Si spera che i responsabili delle politiche nazionali non permettano che gli interessi specifici di nessun singolo gruppo possano calpestare il benessere o gli interessi dei nostri bambini, i quali davvero rappresentano il futuro di ogni società e nazione.
A un certo punto mio padre mi ha rivelato come egli fosse cresciuto in una famiglia disastrata in cui venivano violate le barriere sessuali e si verificavano rapporti incestuosi. Questa devastazione, questo trauma, non ha rovinato la vita soltanto a lui, ma anche alla sua famiglia e ai suoi figli. Nonostante tutto ciò, mio padre aveva un forte sostrato spirituale che ha condiviso con i suoi figli. Da giovane era persino impegnato in parrocchia e, mentre da un lato per tanti anni non volle o non riuscì a seguire nella sua vita gli insegnamenti biblici, dall’altro trasmise quegli insegnamenti ai propri figli. Più tardi, mentre ciascuno di noi lottava come meglio poteva con i problemi e la confusione che segnavano sia i rapporti tra noi sia la nostra vita interiore, sono state la fede e gli insegnamenti biblici ad aiutarmi a sopportare quei tempi oscuri della mia vita e anche a consentirmi di trasformarli in occasioni per crescere.
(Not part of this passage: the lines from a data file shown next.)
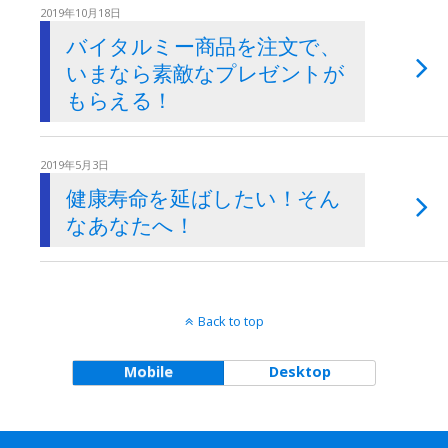
2019年10月18日
バイタルミー商品を注文で、
いまなら素敵なプレゼントが
もらえる！
2019年5月3日
健康寿命を延ばしたい！そん
なあなたへ！
Back to top
Mobile
Desktop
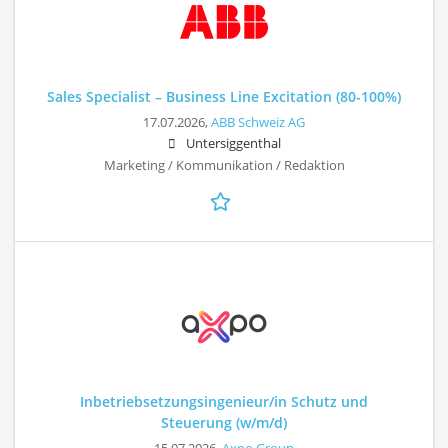
Sales Specialist – Business Line Excitation (80-100%)
17.07.2026,
ABB Schweiz AG
Untersiggenthal
Marketing / Kommunikation / Redaktion
Inbetriebsetzungsingenieur/in Schutz und
Steuerung (w/m/d)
Scrivendo della mia vita e delle mie esperienze famigliari, sono stata guidata dai miei migliori ricordi delle persone, delle circostanze, dei sentimenti, degli atteggiamenti, delle motivazioni, delle conseguenze osservabili e dei contesti temporali a essi legati. Alcuni dei membri della mia famiglia avrebbero preferito che non scrivessi o parlassi di nulla che riguardasse la mia esperienza famigliare. Considerando le loro preoccupazioni, ho cambiato i nomi delle persone, a meno che non si trattasse di personaggi pubblici. Mi rendo anche conto, pur avendo cercato di trasmettere le mie esperienze nel modo più delicato e ponderato possibile, che il lettore potrebbe non sentirsi a proprio agio con tutti gli aspetti della mia storia. Parlando francamente, alcuni dei fatti che racconto sono piuttosto raccapriccianti. D’altronde, se devo essere fedele alla verità, temo che questo sia inevitabile.
Il fatto che io intenda esporre agli occhi di tutti gli orrori della mia formazione elevando al tempo stesso il matrimonio a luogo ideale per la procreazione non è indice di cecità o di ipocrisia, né frutto di un senso di colpa: è piuttosto segno della mia persuasione che ci sia un modo migliore di vivere.
Certo: le famiglie e i bambini sono importanti. La mia speranza è che, conoscendo la mia storia, tutti i lettori
, e in particolare quelli che occupano posizioni influenti o autorevoli, siano meglio informati e guidati nell’assumere decisioni che possono incidere profondamente sulle nostre famiglie e sui nostri bambini, che sono la speranza e il futuro delle prossime generazioni.